Sholom Rubashkin Gets 27-Year Jail Sentence
Formerly the world's largest glatt kosher slaughterhouse, AgriProcessors had previously been notorious for cruelty to animals, environmental devastation, and labor woes. But in May 2008, the company's absolute demise began when its primary slaughterhouse in Iowa was raided by more than a dozen government agencies. AgriProcessors later stopped production to a large extent, declared bankruptcy, and got bought by another company. Rubashkin faced 72 immigration-related charges in a separate trial that was supposed to follow the one that ended in November, but federal prosecutors dropped those charges, apparently because they were satisfied with the verdict in the first trial and didn't think there was much to gain from expending vast resources on a second. Rubashkin was also one of several defendants from AgriProcessors originally charged with 9,311 violations of Iowa child labor laws; many of those charges were later dropped or consolidated, and earlier this month, Rubashkin was found not guilty on all 67 state charges that he ultimately faced. That verdict does not exactly clear the company of any wrongdoing, though. As Failed Messiah reflected, "Rubashkin's defense team pointed their collective finger at Heshy Rubashkin, who like his brother Sholom was an Agriprocessors VP. Does it make you feel any better about Agriprocessors labor practices if the documented abuses are Heshy's fault rather than Sholom's?"

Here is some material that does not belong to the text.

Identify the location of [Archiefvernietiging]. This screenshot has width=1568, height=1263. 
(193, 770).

This saga has caused pain for so many. It has caused great hardship for the Rubashkin family, and by many accounts, Rubashkin was a great contributor to the Jewish community in his personal life. Animals were treated inhumanely in a manner that had already been uncovered and supposedly stopped. The community of Postville, Iowa, was economically devastated, and many former AgriProcessors employees and their families suffered tremendously. When the second federal trial was nixed, it meant that "workers, who for over a year have been prevented by the government from returning home, will not have the long-awaited opportunity to tell their story and seek justice through the trial on immigration charges of Sholom Rubashkin," as a letter from Iowa clergy put it. Their struggle was prolonged for naught.

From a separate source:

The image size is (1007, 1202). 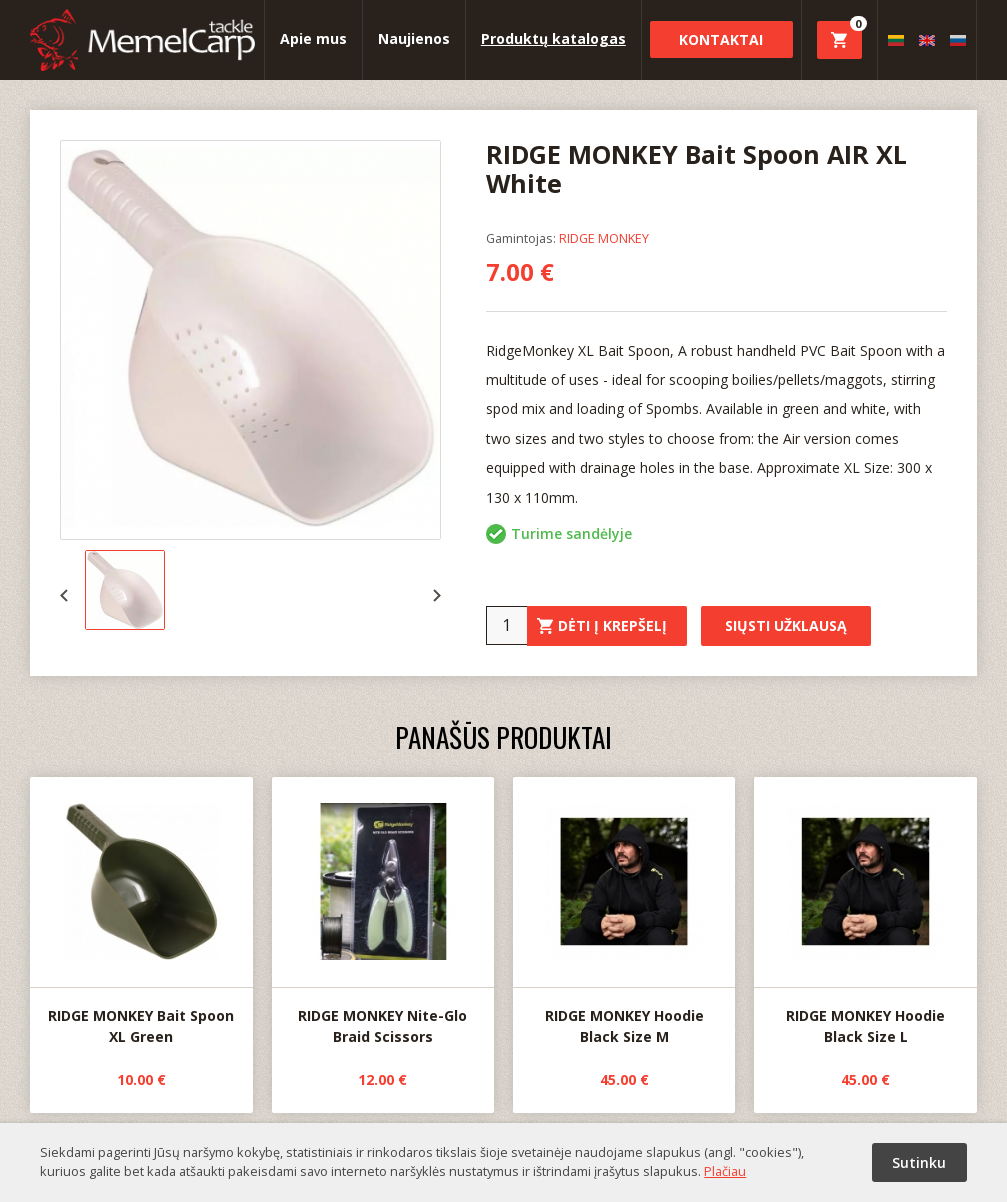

The whole ordeal has galvanized numerous factions within the Jewish community. The publicity generated by the scandal helped pave the way for Magen Tzedek and Uri L'Tzedek to develop seals for ethical treatment of workers. Many Orthodox supporters of Rubashkin seemingly refused to consider the facts of the cases and insisted that prosecutors and critics were acting out of anti-Semitism and unfairly targeting Rubashkin and AgriProcessors. As just one example, at least 15,000 people reportedly "attended" a rally for Rubashkin either online or in person earlier this month. When the jury found Rubashkin not guilty in the state trial, some in the Orthodox community were outraged that Jewish groups had doubted Rubashkin's supposed innocence and demanded an apology, as though Rubashkin had been totally vindicated and there were no other parts of the story.
As I noted as part of my High Holidays reflection before Rubashkin's trials began, I struggled with this ordeal as a Jew. I loathed AgriProcessors for the alleged crimes that had been committed, but I also realized that hoping for a man's downfall and suffering was not a righteous position to take. In a heebnvegan post on September 19, I concluded, "I hope that Rubashkin receives justice, both from the U.S. court system and, ultimately, from Hashem—nothing more and nothing less."

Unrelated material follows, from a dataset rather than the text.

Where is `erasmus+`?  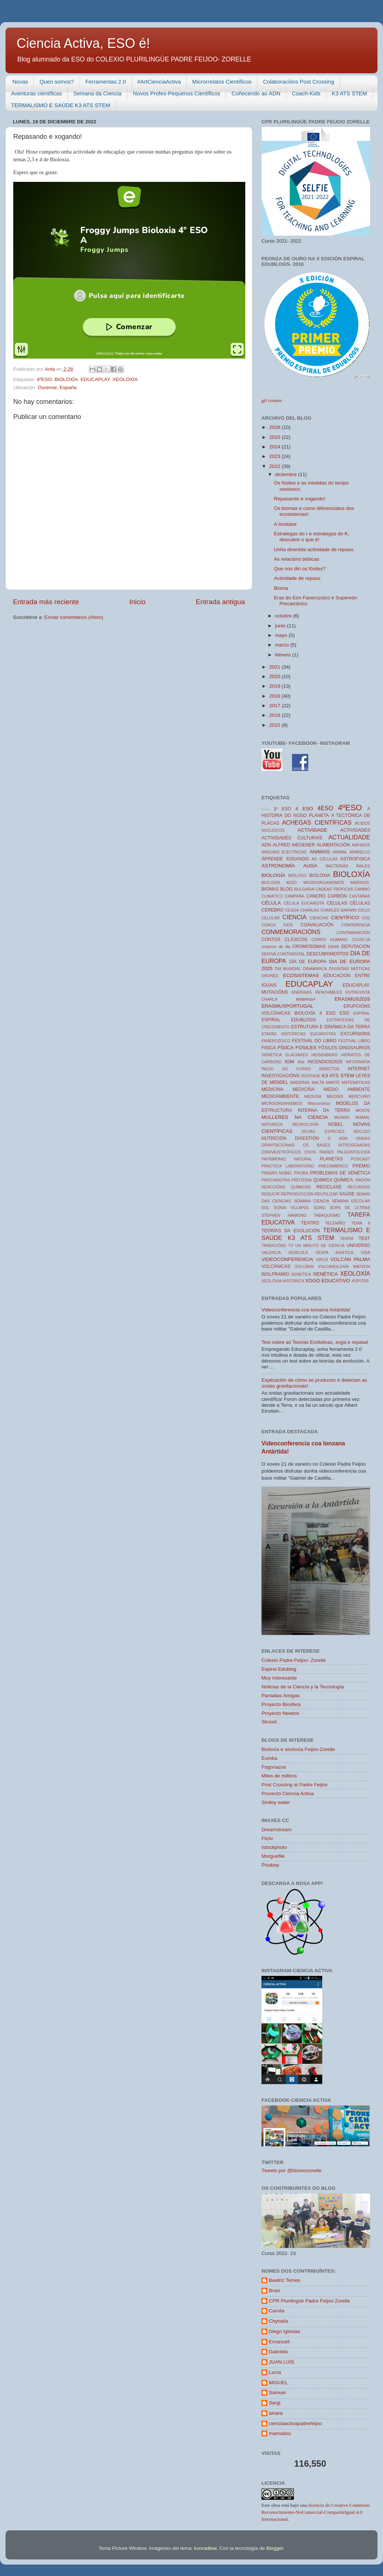
erasmus+ is located at coordinates (306, 999).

Now that "the results are in," I leave the last word to Magen Tzedek, which issued the following statement in November:
The news out of Sioux Falls, SD, yesterday, that Sholom Rubashkin was convicted on 86 out of 91 counts ... delivers both justice and a heavy heart to those of us who champion the cause of ethical kashrut. . . .Failed Messiah was a secondary source for much of the information in this post and was a leading secondary source of information for anyone looking to keep a close watch on this developing story over the last few years.
There is neither joy nor a sense of schadenfreude in yesterday’s conviction. Those of us who toil in the field of tikkun olam are downright demoralized by this highly preventable outcome. This story could have ended very differently.